**LISTED ENTRIES:**
▽
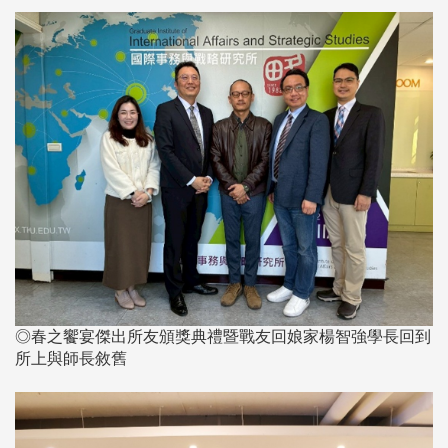
◎春之饗宴傑出所友頒獎典禮暨戰友回娘家楊智強學長回到
所上與師長敘舊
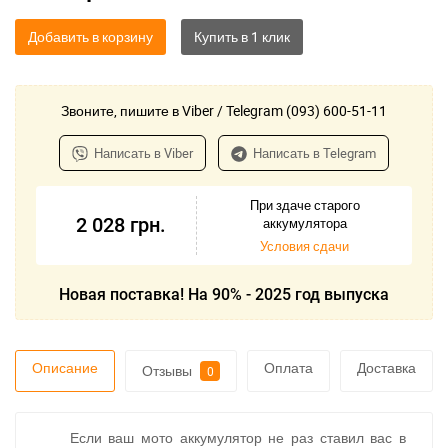
Добавить в корзину
Звоните, пишите в Viber / Telegram (093) 600-51-11
Написать в Viber
Написать в Telegram
При здаче старого
2 028
грн.
аккумулятора
Условия сдачи
Новая поставка! На 90% - 2025 год выпуска
Описание
Оплата
Доставка
Отзывы
0
Если ваш мото аккумулятор не раз ставил вас в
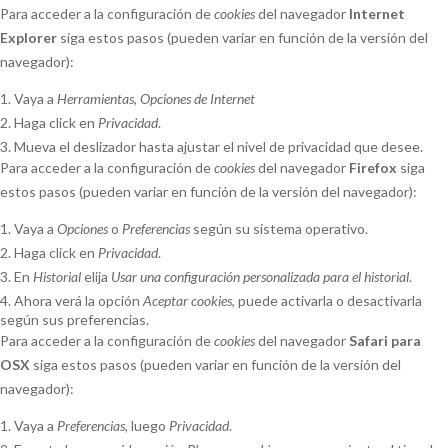
Para acceder a la configuración de
cookies
del navegador
Internet
Explorer
siga estos pasos (pueden variar en función de la versión del
navegador):
Vaya a
Herramientas
,
Opciones de Internet
Haga click en
Privacidad
.
Mueva el deslizador hasta ajustar el nivel de privacidad que desee.
Para acceder a la configuración de
cookies
del navegador
Firefox
siga
estos pasos (pueden variar en función de la versión del navegador):
Vaya a
Opciones
o
Preferencias
según su sistema operativo.
Haga click en
Privacidad
.
En
Historial
elija
Usar una configuración personalizada para el historial
.
Ahora verá la opción
Aceptar cookies
, puede activarla o desactivarla
según sus preferencias.
Para acceder a la configuración de
cookies
del navegador
Safari para
OSX
siga estos pasos (pueden variar en función de la versión del
navegador):
Vaya a
Preferencias
, luego
Privacidad
.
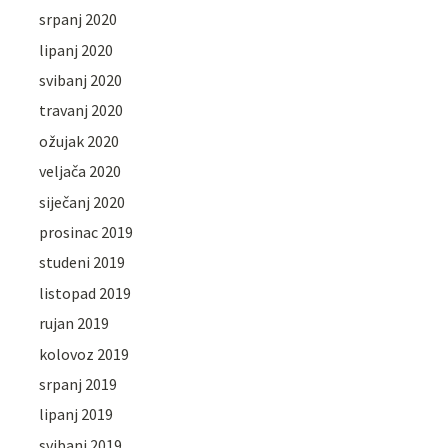
srpanj 2020
lipanj 2020
svibanj 2020
travanj 2020
ožujak 2020
veljača 2020
siječanj 2020
prosinac 2019
studeni 2019
listopad 2019
rujan 2019
kolovoz 2019
srpanj 2019
lipanj 2019
svibanj 2019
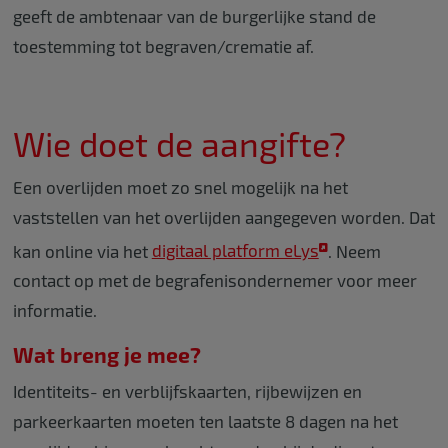
geeft de ambtenaar van de burgerlijke stand de
toestemming tot begraven/crematie af.
Wie doet de aangifte?
Een overlijden moet zo snel mogelijk na het
vaststellen van het overlijden aangegeven worden. Dat
kan online via het
digitaal platform eLys
. Neem
contact op met de begrafenisondernemer voor meer
informatie.
Wat breng je mee?
Identiteits- en verblijfskaarten, rijbewijzen en
parkeerkaarten moeten ten laatste 8 dagen na het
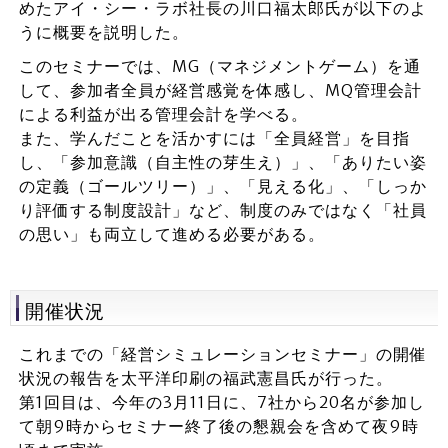
めたアイ・シー・ラボ社長の川口福太郎氏が以下のよ
うに概要を説明した。
このセミナーでは、MG（マネジメントゲーム）を通
して、参加者全員が経営感覚を体感し、MQ管理会計
による利益が出る管理会計を学べる。
また、学んだことを活かすには「全員経営」を目指
し、「参加意識（自主性の芽生え）」、「ありたい姿
の定義（ゴールツリー）」、「見える化」、「しっか
り評価する制度設計」など、制度のみではなく「社員
の思い」も両立して進める必要がある。
開催状況
これまでの「経営シミュレーションセミナー」の開催
状況の報告を太平洋印刷の福武憲昌氏が行った。
第1回目は、今年の3月11日に、7社から20名が参加し
て朝9時からセミナー終了後の懇親会を含めて夜9時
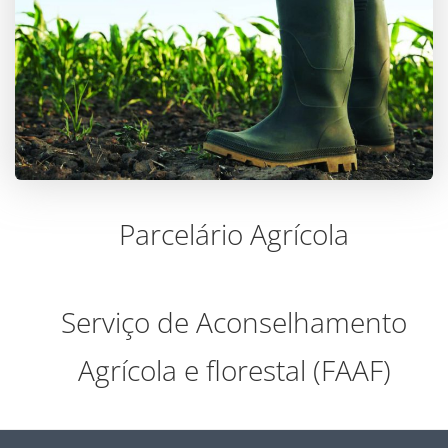
Parcelário Agrícola
Serviço de Aconselhamento
Agrícola e florestal (FAAF)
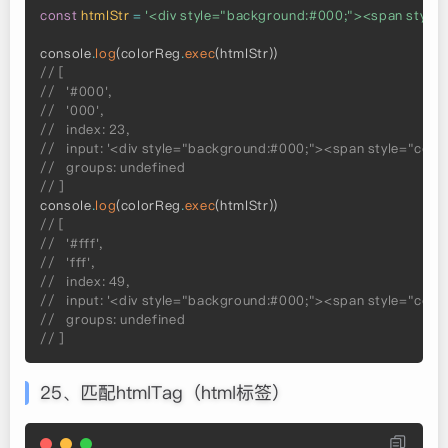
const
htmlStr
=
'<div style="background:#000;"><span style=
console
.
log
(
colorReg
.
exec
(
htmlStr
)
)
// [
//   '#000',
//   '000',
//   index: 23,
//   input: '<div style="background:#000;"><span style="colo
//   groups: undefined
// ]
console
.
log
(
colorReg
.
exec
(
htmlStr
)
)
// [
//   '#fff',
//   'fff',
//   index: 49,
//   input: '<div style="background:#000;"><span style="colo
//   groups: undefined
// ]
25、匹配htmlTag（html标签）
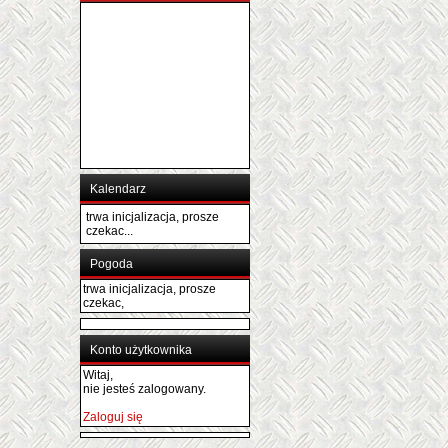
Kalendarz
trwa inicjalizacja, prosze
czekac...
Pogoda
trwa inicjalizacja, prosze
czekac,
Konto użytkownika
Witaj,
nie jesteś zalogowany.
Zaloguj się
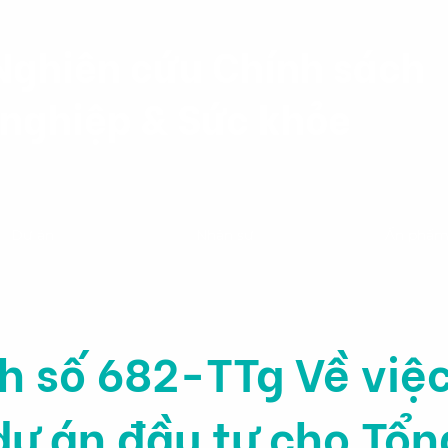
Nghiên cứu Chính sách
nghiệp & Sức khỏe
Dự án
Nhân sự
Ấn phẩ
h số 682-TTg Về việ
dự án đầu tư cho Tổn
△
**TASK BRIEF:**
Your answer should be one number, the count of lines in the records that contain the string "overlijden".

**WORKED SOLUTION:**
2